The car was my Blue Evo VIII. Stock turbo and cam. The Hypertune had the most top end sacrificing a little mid-range, the skunk was decent all around and the modified stock manifold was good all around too. The modded stock manifold had the plenum cut off and a larger fabricated plenum welded on with ported runners.
So the Evo IX has variable cam timing, Cosworth M2 cams, and a ton more midrange and bottom end than the VIII did so I think the Hypertune intake might do pretty well. I had the Skunk on there and the results were not as good as the close to stock VIII. I am not sure why the Skunk had so so gains on an engine that is cammed out with a better turbo. I am thinking that the variable intake timing makes the engine less sensitive to intake manifold tuning. That still doesn’t explain why the engine didn’t respond much to a larger plenum volume.

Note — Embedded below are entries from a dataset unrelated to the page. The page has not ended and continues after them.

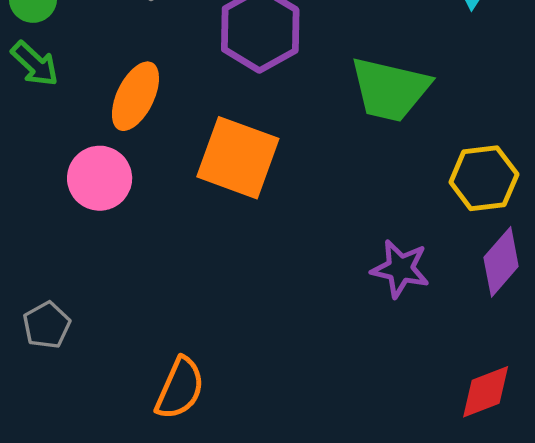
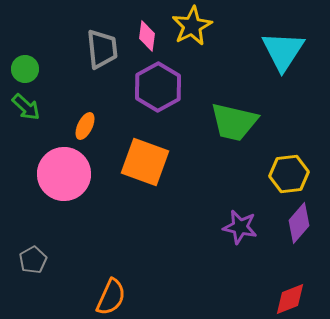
orange ellipse: (135, 96) -> (85, 126), size x0.7
pink circle: (100, 178) -> (64, 174), size x1.4

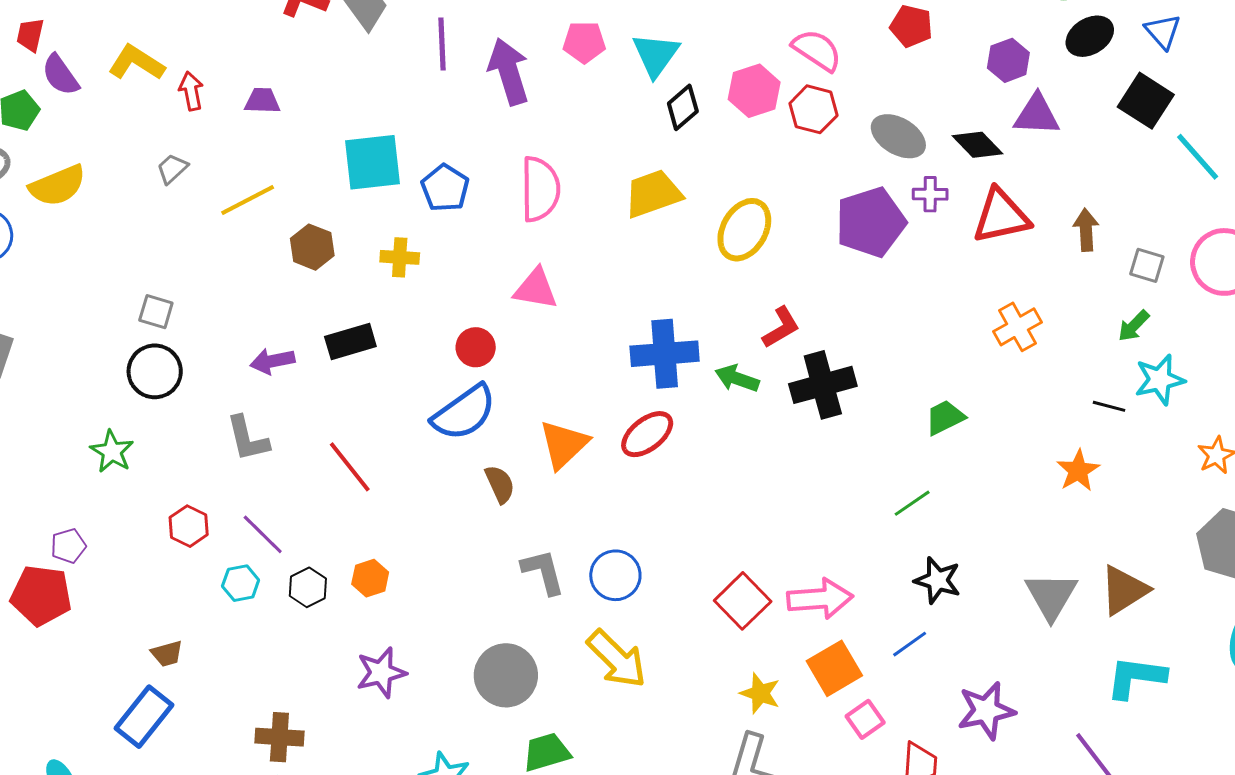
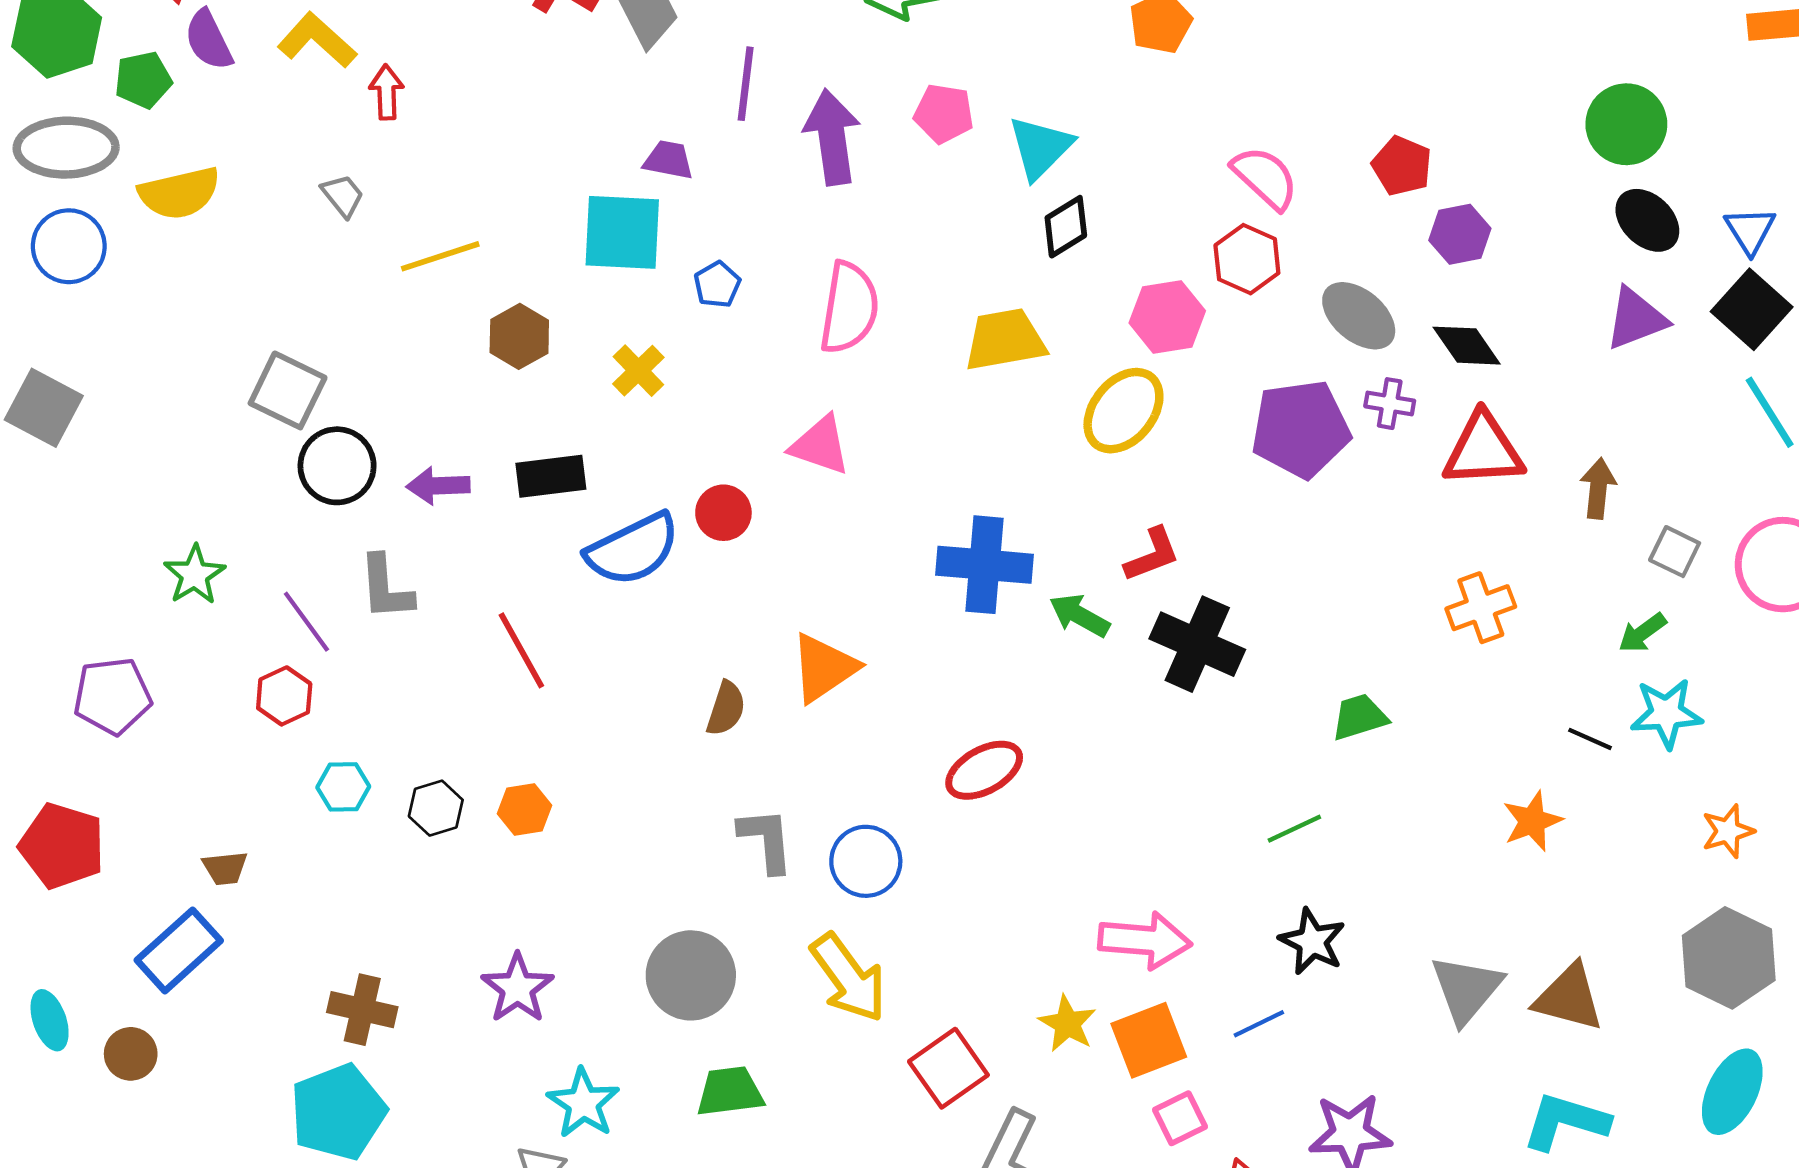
black ellipse: (1090, 36) -> (1647, 220), turned 66
purple hexagon: (1008, 60) -> (1460, 234), moved
pink hexagon: (754, 91) -> (1167, 317), moved
purple trapezoid: (262, 101) -> (668, 160), moved
black square: (1146, 101) -> (1752, 309), moved
purple triangle: (1037, 115) -> (1636, 319), moved, turned -33
gray trapezoid: (172, 169) -> (343, 196), turned 84
blue pentagon: (445, 188) -> (717, 285), size x0.7
yellow cross: (400, 257) -> (638, 371), turned 33
gray square: (156, 312) -> (288, 390), size x1.5
black circle: (155, 371) -> (337, 466), moved
black cross: (823, 385) -> (1197, 644), turned 30
blue semicircle: (464, 413) -> (633, 549), moved
red ellipse: (647, 434) -> (984, 770), moved
brown semicircle: (500, 484) -> (726, 708), turned 33
purple line: (263, 534) -> (306, 622), moved
purple pentagon: (68, 546) -> (112, 696), size x1.6
brown triangle: (1124, 590) -> (1569, 998), turned 38
red pentagon: (41, 595) -> (62, 846), moved
red square: (743, 601) -> (948, 1068), moved
purple star: (381, 673) -> (517, 988), moved, turned -30
yellow star: (760, 693) -> (1067, 1024), moved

So that’s why I choose the Hypertune, I had it, haven’t run it on an Evo IX, the Skunk didn’t do much on this engine, my modified stock manifold was on the Evo VIII when I sold it and the Hypertune looks cool. I also don’t listen to forum people much because much of the time, I feel that their testing and tuning are flawed.
As for the turbo, message me on FB messenger if you want details why I used this turbo vs FP. The HKS uses am OEM level CHRA and housings cloned off of housings designed for the wheels used. The turbo is reverse rotation so at the time the wheels on the market were all aftermarket.
I doubt this turbo causes EGT’s to climb. That is a fault of the tuning which in the Evo market is all over the place. In any case, the turbo would cause less of an EGT issue that the stock turbo. High EGT’s are caused by compressor to turbine wheel size mismatches, too small of a turbine and a big turbine carved into a way too small exhaust housing being forced to run at high power levels.
One thing about this turbo, it is critical to run water to it as it’s bearing separators are plastic, like Garrett and can get damaged if the CHRA is run dry. That could be another reason why there are failures.